Our limitations are as follows: one limitation is that this case-control study is a single-center study, which may lead to certain bias or heterogeneity. To the greatest extent possible to avoid such shortcomings or loopholes, we performed a meta-analysis to investigate the relationship between aspirin intake and the risk and prognosis of BCa. Some included studies did not provide available values of HR, RR or OR from multivariate analysis, so we performed calculations from the univariate data and compared them through formula calculations. The statistical methods we used cannot replace all the research methods, and the conclusions we obtained without correlation are limited to the scope of our research, which may have some statistical errors [63, 64]. Second, we only focused on researching patients who regularly consumed aspirin. Due to the limited available information from clinical data, stratification analysis according to different doses or durations was not conducted. Moreover, other confounding factors affecting the occurrence or prognosis of BCa, including a history of cigarette smoking, alcohol consumption, etc., were not adjusted in our study.

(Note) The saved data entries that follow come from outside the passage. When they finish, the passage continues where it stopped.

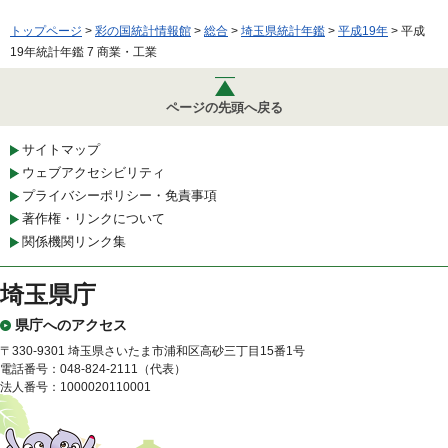
トップページ
>
彩の国統計情報館
>
総合
>
埼玉県統計年鑑
>
平成19年
> 平成
19年統計年鑑 7 商業・工業
ページの先頭へ戻る
サイトマップ
ウェブアクセシビリティ
プライバシーポリシー・免責事項
著作権・リンクについて
関係機関リンク集
埼玉県庁
県庁へのアクセス
〒330-9301 埼玉県さいたま市浦和区高砂三丁目15番1号
電話番号：048-824-2111（代表）
法人番号：1000020110001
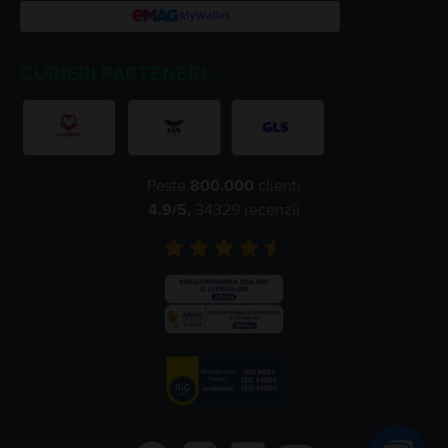
CURIERI PARTENERI:
Peste
800.000
clienți
4.9
/5,
34329
recenzii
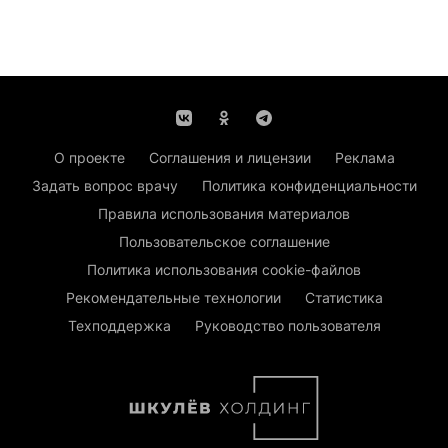
О проекте
Соглашения и лицензии
Реклама
Задать вопрос врачу
Политика конфиденциальности
Правила использования материалов
Пользовательское соглашение
Политика использования cookie-файлов
Рекомендательные технологии
Статистика
Техподдержка
Руководство пользователя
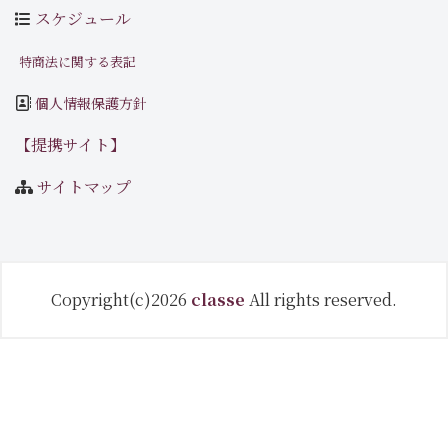
スケジュール
特商法に関する表記
個人情報保護方針
【提携サイト】
サイトマップ
Copyright(c)2026
classe
All rights reserved.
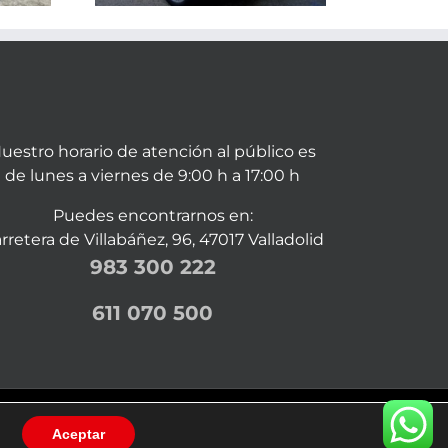
uestro horario de atención al público es
de lunes a viernes de 9:00 h a 17:00 h
Puedes encontrarnos en:
rretera de Villabáñez, 96, 47017 Valladolid
983 300 222
611 070 500
Facebook
Correo
Aceptar
electrónico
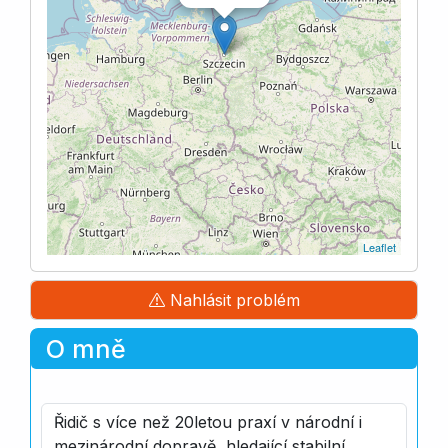
Leaflet
Nahlásit problém
O mně
Řidič s více než 20letou praxí v národní i
mezinárodní dopravě, hledající stabilní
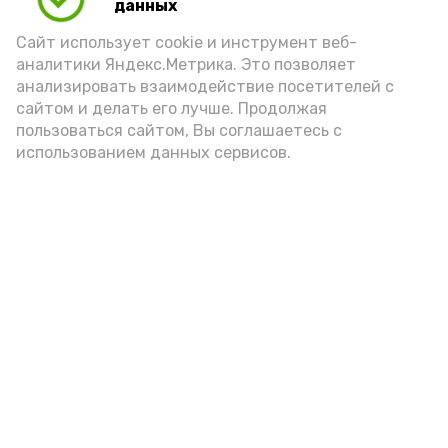
данных
Сайт использует cookie и инструмент веб-
аналитики Яндекс.Метрика. Это позволяет
анализировать взаимодействие посетителей с
сайтом и делать его лучше. Продолжая
пользоваться сайтом, Вы соглашаетесь с
использованием данных сервисов.
Новости
Общество
Политика
Происшествия
Город
Экономика
В мире
Спорт
Технологии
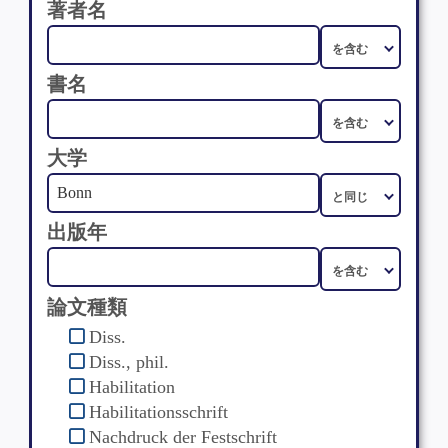
著者名
書名
大学
出版年
論文種類
Diss.
Diss., phil.
Habilitation
Habilitationsschrift
Nachdruck der Festschrift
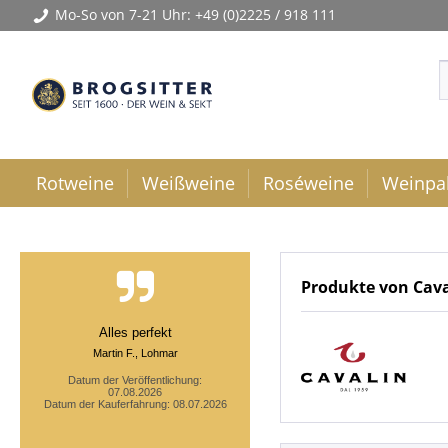
Mo-So von 7-21 Uhr:
+49 (0)2225 / 918 111
Rotweine
Weißweine
Roséweine
Weinpa
Produkte von Cava
Alles perfekt
Martin F., Lohmar
Datum der Veröffentlichung:
07.08.2026
Datum der Kauferfahrung: 08.07.2026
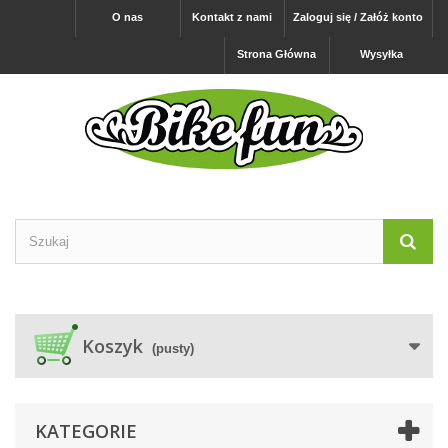
O nas
Kontakt z nami
Zaloguj się / Załóż konto
Strona Główna
Wysyłka
Koszyk
(pusty)
KATEGORIE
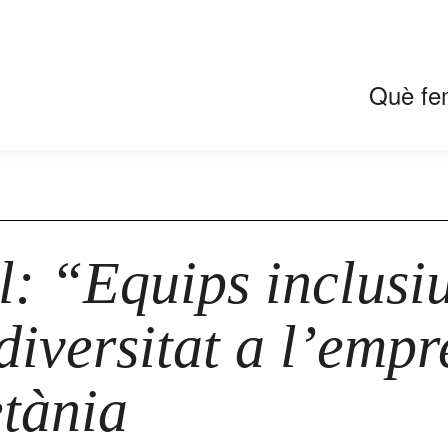
Què fe
: “Equips inclusiu
diversitat a l’emp
tània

The above factors may influence the results regarding the connection between the risk of BCa and the use of aspirin [10], which will be one of the focuses of our future research. Third, both our case-control study and meta-analysis showed no differences between aspirin intake and the risk and prognosis of BCa. However, previous in vitro studies have shown that aspirin may play a role as a chemopreventive agent in the OH-BBN/BDF BCa model [65], which suggests that there is heterogeneity between human epidemiological experiments and in vitro cell experiments, and the experimental scheme needs to be improved.